Problem description
I am running a Dask application on an HPC cluster (SLURM) processing ~200 GB of Zarr data across 3 nodes. My dask cluster creation logic spins up multiple dask workers per node, ensuring that each worker has 4 threads and ~96 GB RAM. Cluster nodes have 384 / 768 GB RAM, and the number of workers per node is determined dynamically based on available memory.

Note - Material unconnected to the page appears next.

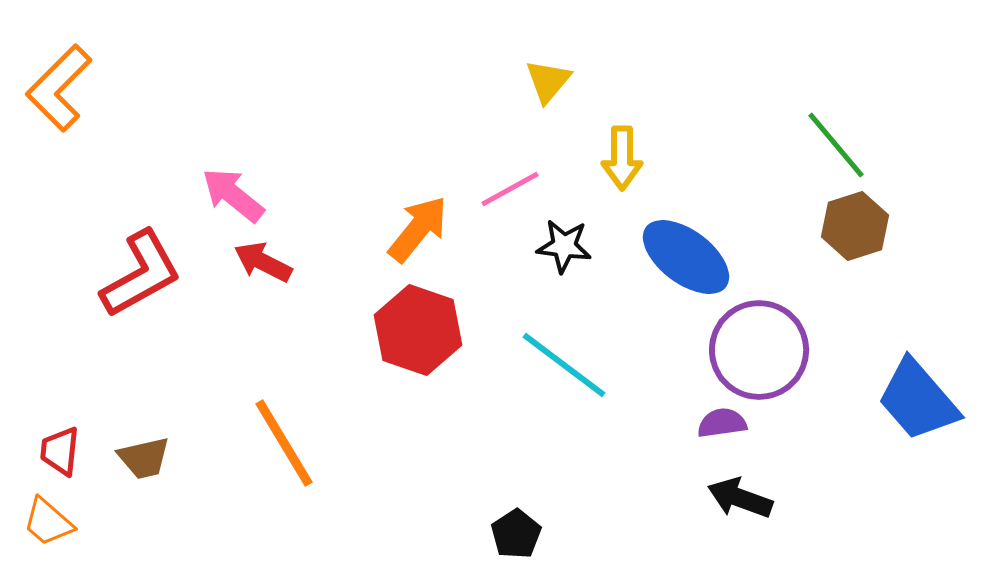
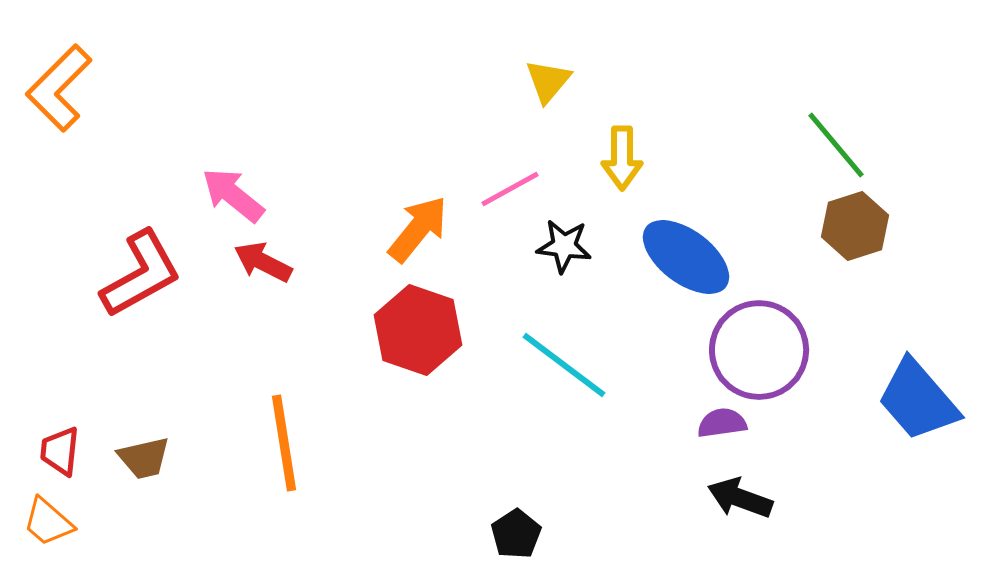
orange line: rotated 22 degrees clockwise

My application completes successfully, but worker stdout frequently shows errors such as Worker stream died during communication, CommClosedError, and Connection reset by peer, often preceded by Event loop was unresponsive in Worker for ~50s (the time varies, sometimes goes upto 100s).
The environment
We use spack as our package management tool, so the latest versions are restricted by what is available on spack package which includes following versions:
python 3.11.11 (custom version build)
dask: 2025.7.0
distributed: 2025.7.0
numpy: 2.2.6
Observations and mitigations tried
Initially, under the same workload, workers were actually dying after a few such communication failures. I found a related discussion about running Dask on Summit (Scaling distributed dask to run 27,648 dask workers on the Summit supercomputer · Issue #3691 · dask/distributed · GitHub) where increasing communication timeouts helped with similar symptoms. I applied the following Dask configuration:
distributed:
comm:
timeouts:
connect: "600s"
tcp: "900s"
scheduler:
worker-ttl: "15 minutes"
After this change, the application now runs to completion and workers no longer die, but the same communication errors still appear intermittently in the logs, though less frequently.
What I suspect
I have independently benchmarked node-to-node bandwidth (~9 GiB/s), and workers can reliably transfer 4GB (max that I tried) NumPy arrays in isolation, so this does not appear to be raw network throughput or memory pressure. My current hypothesis is event-loop starvation on workers due to long-running, GIL-holding work inside tasks (e.g. a few C++ libraries which I call using python bindings, which do not explicitly release the GIL), combined with multiple threads per worker, causing delayed heartbeats or TCP servicing and resulting in transient worker–worker connection resets.
Reproducibility
I attempted to construct a minimal reproducible example outside of my full application (including synthetic workloads that intentionally hold the GIL and trigger worker–worker transfers), but I was not able to reliably reproduce the same CommClosedError / connection reset behavior in isolation. The errors seem to arise only under the full application workload, which makes me suspect an interaction between task scheduling, GIL-holding code paths, and communication under sustained load rather than a single isolated operation.
What I’m asking
I’m looking for guidance on:
- how to conclusively diagnose whether this is indeed GIL / event-loop starvation (vs. something else, like dask internals under heavy load)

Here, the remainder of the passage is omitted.